What is the 149th term in the arithmetic sequence below?
3 11 19 27
A) a(149) = 1187
B) a(149) = 1199
C) a) 149) = 1184
D) a(149) = 1189
I got 141 obviously that's completely incorrect plz help, I don't understand how to solve this.
clearly, d=8, so
a_149 = 3+148*8 = ____
how did you get 141?
Wow, I just learnt how to solve this! I'm so dumb I didnt know we're supposed times 148 and add the 3 😩
To find the 149th term in an arithmetic sequence, you need to know the formula for finding any term in the sequence. The formula for the nth term of an arithmetic sequence is:
a(n) = a(1) + (n - 1)d
Where:
a(n) is the nth term in the sequence.
a(1) is the first term in the sequence.
n is the position of the term you want to find.

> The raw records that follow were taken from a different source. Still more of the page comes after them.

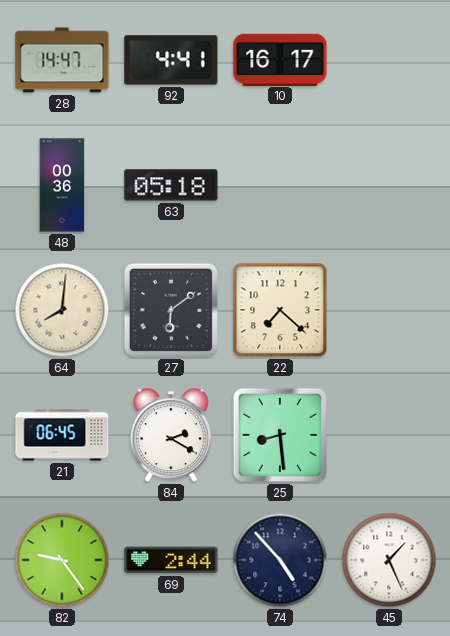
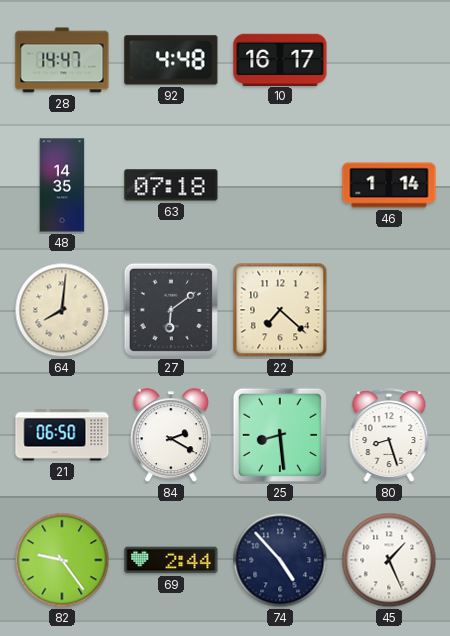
92: 4:41 -> 4:48
48: 00:36 -> 14:35
63: 05:18 -> 07:18
46: none -> 1:14
21: 06:45 -> 06:50
80: none -> 8:27
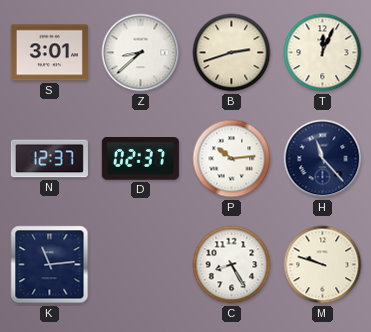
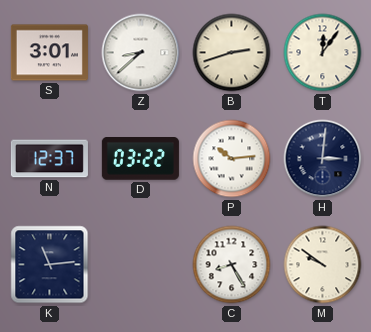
T: 12:04 -> 12:06
D: 02:37 -> 03:22
H: 11:23 -> 3:01
M: 9:48 -> 9:51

d is the common difference between consecutive terms.
In this case, we are given the first term (a(1)) as 3 and the common difference (d) as 8, since each term increases by 8.
Now we can substitute these values into the formula to find the 149th term:
a(149) = 3 + (149 - 1) * 8
Simplifying this expression:
a(149) = 3 + 148 * 8
a(149) = 3 + 1184
a(149) = 1187
So the 149th term in the sequence is 1187.
Now we can compare this answer with the given options:
A) a(149) = 1187 (Correct)
B) a(149) = 1199 (Incorrect)
C) a(149) = 1184 (Incorrect)
D) a(149) = 1189 (Incorrect)
The correct answer is option A) a(149) = 1187.